A second, more complex issue, arises from the number of characteristics that can be obtained from open data websites. One can easily identify hundreds if not thousands of potentially interesting features. It is not uncommon that the number of characteristics that are extracted remains much larger than the number of all originally selected measures (in-house data, private vendors, …). Nonetheless, you should not prevent from selecting a large number of measures, as statistical tools known as data reduction techniques can easily be applied to any number of features. At the expense of a minimal loss in information, a smaller unique number of characteristics can be extracted and easily included in any machine learning algorithm.
Last but not least, the way these data will be used in the segmentation needs to be taken into account during the preparation phase so that one ends up with features that do represent potentially meaningful drivers in the segmentation process. To illustrate that, think of how to segment medical practices by incorporating socio-demographic information. In order to evaluate the impact of this information on the segmentation, it would not make sense to only consider the exact geographical unit where a given practice is located. It will likely also attract people from neighbouring geographical units and this need to be accounted for. A catchment model does exactly that. So, in practice, on top of the previously discussed dimension reduction applied to the original data, the resulting components will be transformed through the catchment model.
The type of transformation requested may vary according to the final objective, but the goal remains in all cases to end up with data that are available at the most disaggregated level while providing a workable series of meaningful measures to add to the process.
All in All: A Huge Potential for Increasing the Segmentation Accuracy
Of course, you should not expect any of the extracted measures taken separately to become the main driver of your analysis.

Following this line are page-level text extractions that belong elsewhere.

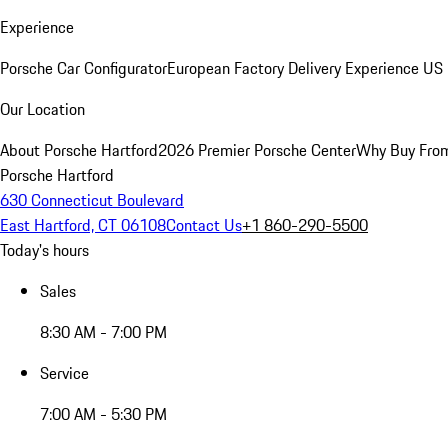
Experience
Porsche Car Configurator
European Factory Delivery Experience
US 
Our Location
About Porsche Hartford
2026 Premier Porsche Center
Why Buy Fro
Porsche Hartford
630 Connecticut Boulevard
East Hartford, CT 06108
Contact Us
+1 860-290-5500
Today's hours
Sales
8:30 AM - 7:00 PM
Service
7:00 AM - 5:30 PM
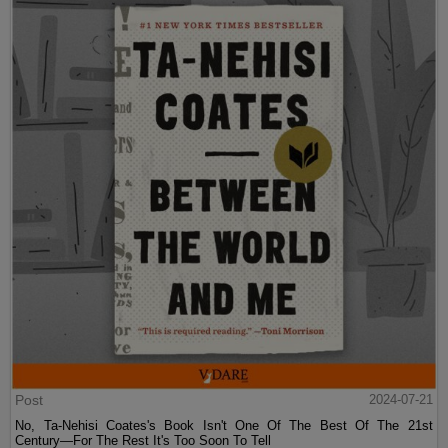
Post
2024-07-21
No, Ta-Nehisi Coates's Book Isn't One Of The Best Of The 21st
Century—For The Rest It's Too Soon To Tell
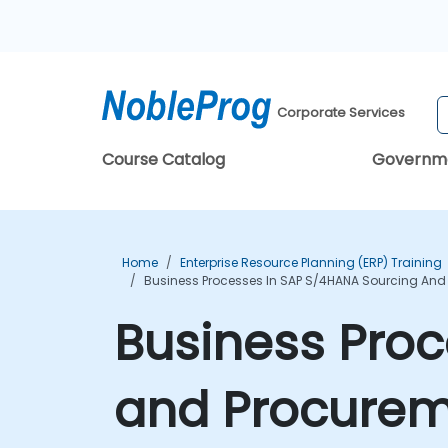
Corporate Services
Course Catalog
Governm
Home
Enterprise Resource Planning (ERP) Training
Business Processes In SAP S/4HANA Sourcing And
Business Proc
and Procurem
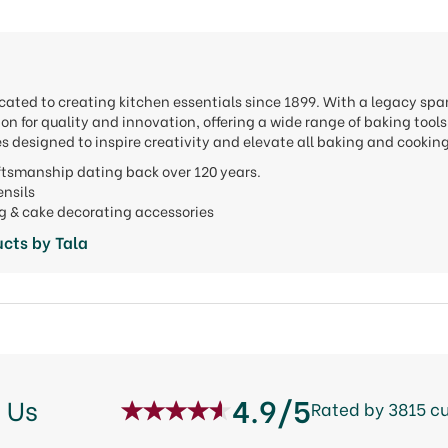
cated to creating kitchen essentials since 1899. With a legacy spa
ion for quality and innovation, offering a wide range of baking to
s designed to inspire creativity and elevate all baking and cookin
aftsmanship dating back over 120 years.
tensils
ng & cake decorating accessories
cts by Tala
4.9/5
 Us
Rated by 3815 c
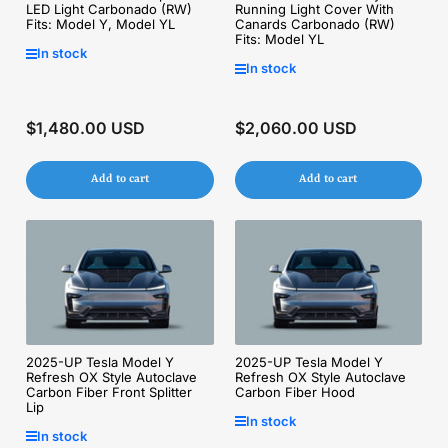
LED Light Carbonado (RW)
Running Light Cover With
Fits: Model Y, Model YL
Canards Carbonado (RW)
Fits: Model YL
In stock
In stock
$1,480.00 USD
$2,060.00 USD
Regular
Regular
price
price
Add to cart
Add to cart
2025-UP Tesla Model Y
2025-UP Tesla Model Y
Refresh OX Style Autoclave
Refresh OX Style Autoclave
Carbon Fiber Front Splitter
Carbon Fiber Hood
Lip
In stock
In stock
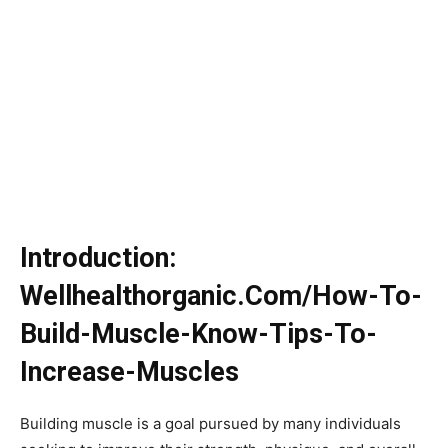
Introduction:
Wellhealthorganic.Com/How-To-
Build-Muscle-Know-Tips-To-
Increase-Muscles
Building muscle is a goal pursued by many individuals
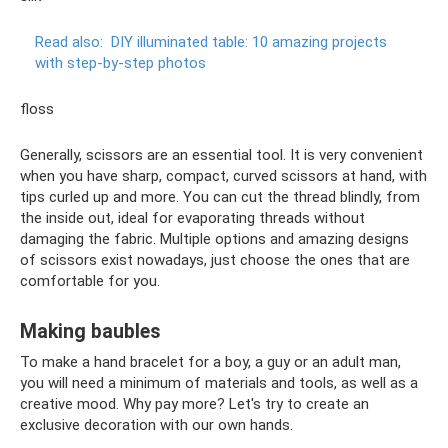
Read also:
DIY illuminated table: 10 amazing projects
with step-by-step photos
floss
Generally, scissors are an essential tool. It is very convenient
when you have sharp, compact, curved scissors at hand, with
tips curled up and more. You can cut the thread blindly, from
the inside out, ideal for evaporating threads without
damaging the fabric. Multiple options and amazing designs
of scissors exist nowadays, just choose the ones that are
comfortable for you.
Making baubles
To make a hand bracelet for a boy, a guy or an adult man,
you will need a minimum of materials and tools, as well as a
creative mood. Why pay more? Let's try to create an
exclusive decoration with our own hands.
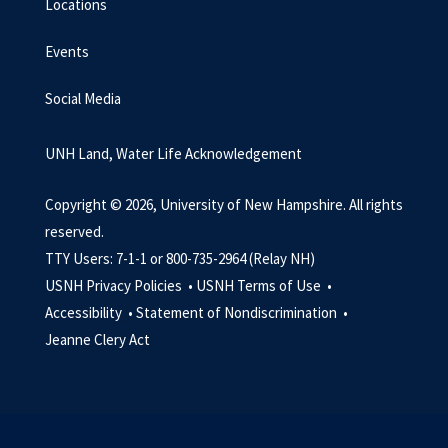
Locations
Events
Social Media
UNH Land, Water Life Acknowledgement
Copyright © 2026, University of New Hampshire. All rights
reserved.
TTY Users: 7-1-1 or 800-735-2964 (Relay NH)
USNH Privacy Policies •
USNH Terms of Use •
Accessibility •
Statement of Nondiscrimination •
Jeanne Clery Act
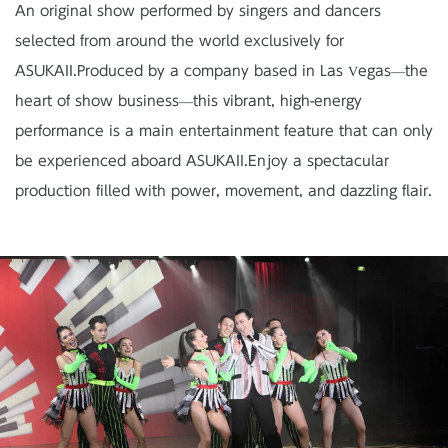
An original show performed by singers and dancers
selected from around the world exclusively for
ASUKAII.
Produced by a company based in Las Vegas—the
heart of show business—this vibrant, high-energy
performance is a main entertainment feature
that can only
be experienced aboard ASUKAII.
Enjoy a spectacular
production filled with power, movement, and dazzling flair.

However, based on our experience and taken as a whole, such a set of measures can easily be as important if not more than any of the other data source you are using.
As they are geography-based, if the individuals you are segmenting are grouped in clusters based on location, like Drs in a practice, they will not remove ambiguity within these clusters, but they will already contribute a lot to distinguishing across clusters.
Therefore, it would not be advisable to use only these data to run a segmentation, as using a minimal input of data available at the lowest granularity level is strongly recommended, but, given their incredibly low cost and despite the time investment needed to prepare them, they should in our opinion be part of the standard set of data sources for all your segmentation and targeting projects.